=== TASK PROMPT ===
Below are lines of data; restate word for word those running from the line containing "経験が浅く自身の価値が見極められていない" to the line containing "入職後のアフターフォローもお任せください。", inclusive, and no others.

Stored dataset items

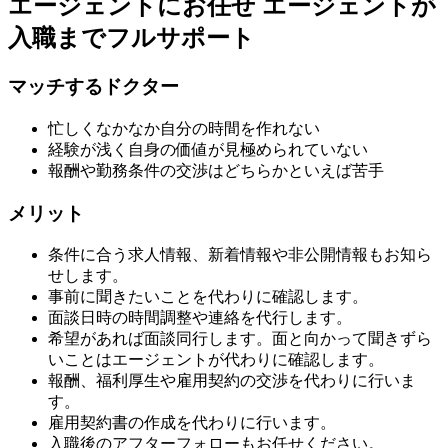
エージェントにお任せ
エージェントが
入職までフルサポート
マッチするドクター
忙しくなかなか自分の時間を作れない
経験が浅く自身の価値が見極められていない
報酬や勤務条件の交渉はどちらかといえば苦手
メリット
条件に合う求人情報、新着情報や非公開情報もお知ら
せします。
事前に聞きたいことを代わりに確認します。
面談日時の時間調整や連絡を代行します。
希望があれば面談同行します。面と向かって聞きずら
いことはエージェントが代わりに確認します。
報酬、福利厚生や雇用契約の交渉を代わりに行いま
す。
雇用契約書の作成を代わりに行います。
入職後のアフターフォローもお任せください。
* * *
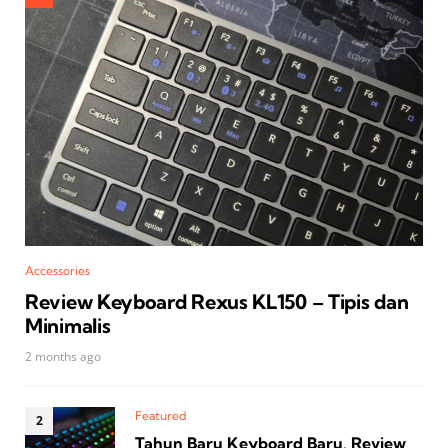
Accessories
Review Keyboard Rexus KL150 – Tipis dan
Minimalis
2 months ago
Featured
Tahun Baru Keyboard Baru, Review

=== EXERCISE RESULT ===
経験が浅く自身の価値が見極められていない
報酬や勤務条件の交渉はどちらかといえば苦手
メリット
条件に合う求人情報、新着情報や非公開情報もお知ら
せします。
事前に聞きたいことを代わりに確認します。
面談日時の時間調整や連絡を代行します。
希望があれば面談同行します。面と向かって聞きずら
いことはエージェントが代わりに確認します。
報酬、福利厚生や雇用契約の交渉を代わりに行いま
す。
雇用契約書の作成を代わりに行います。
入職後のアフターフォローもお任せください。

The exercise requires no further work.